Dramatische letzte Züge in der dritten Partie Mensch gegen Maschine: Kramnik (Schwarz) hatte sich in die Offensive gekämpft, Fritz wehrte nur noch ab. Doch dem Weltmeister ging langsam die Zeit aus, während Deep Fritz davon ein Übermaß hatte. Schachgroßmeister Julian Hodgson im Spielkommentar: "Ich habe gerade ausgerechnet, dass Fritz zwischen zwei Zügen mehr Stellungen überprüft, als Kramnik in seinem ganzen Leben. Ein erschreckender Gedanke."

AFP
Erschreckend oder nicht: Kramnik schien eine Strategie gefunden zu haben, die verblüffend gut verfängt gegen seinen in der Rechenleistung übermächtigen Gegner. "Hat er gelernt", fragte einer der Kommentatoren, "wie Fritz zu denken?"

Der Eindruck konnte aufkommen: Bei manchen Zügen, meinte Hodgson, sei es überraschend, "dass ein Mensch auf solch einen Zug kommt". Auch zeichneten sich erste Muster ab: Kramniks Grundrezept gegen den Rechner scheint der frühzeitige Damentausch zu sein.

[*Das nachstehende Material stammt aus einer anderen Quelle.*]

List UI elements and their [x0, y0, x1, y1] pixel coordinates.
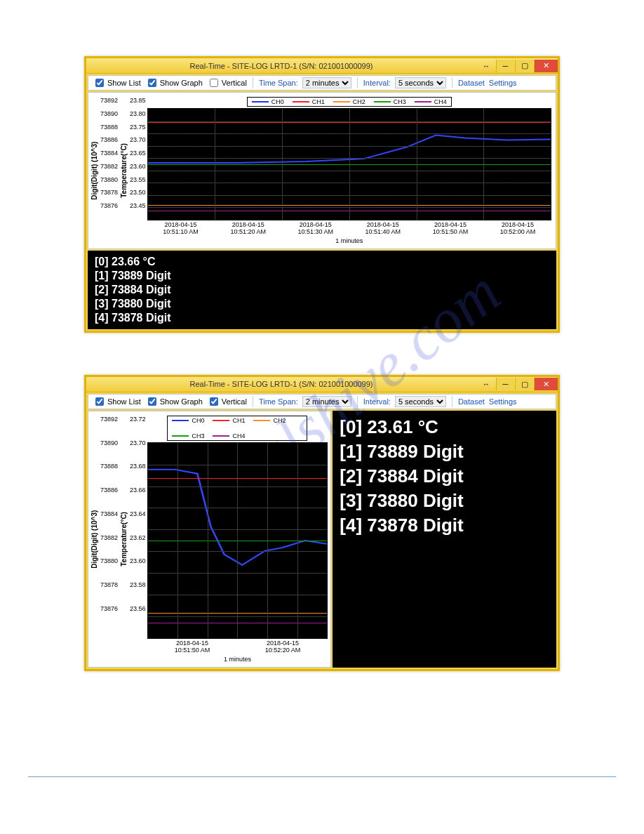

Die offerierte Kramnik bereits mit dem 8. Zug - und nahm Deep Fritz auf diese Weise erfolgreich zahlreiche taktische Möglichkeiten.

Elisabeth Vlasov: "Fritz überprüft 3,5 Millionen Stellungen in der Sekunde, Kramnik nur zwei. Und doch gewinnt Kramnik. Irre!"

Eine Meinung, die - rund eine Stunde vor Partieende - fast alle Kommentatoren teilten. Zwar gelang es Fritz zwischenzeitlich, das eigene Standing wieder etwas zu verbessern, doch Kramnik behielt die Initiative. Alexander Kure vom Fritz-Team kurz vor 17 Uhr: "Kramnik hat die Fähigkeiten, das nach Hause zu schaukeln."

Gegen 17 Uhr kommen Großmeister Julian Hodgson Zweifel daran: "Wenn Kramnik noch zwanzig Minuten auf der Uhr hätte, würde er wahrscheinlich gewinnen. Aber er hat nicht genügend Zeit, den optimalen Plan zu finden."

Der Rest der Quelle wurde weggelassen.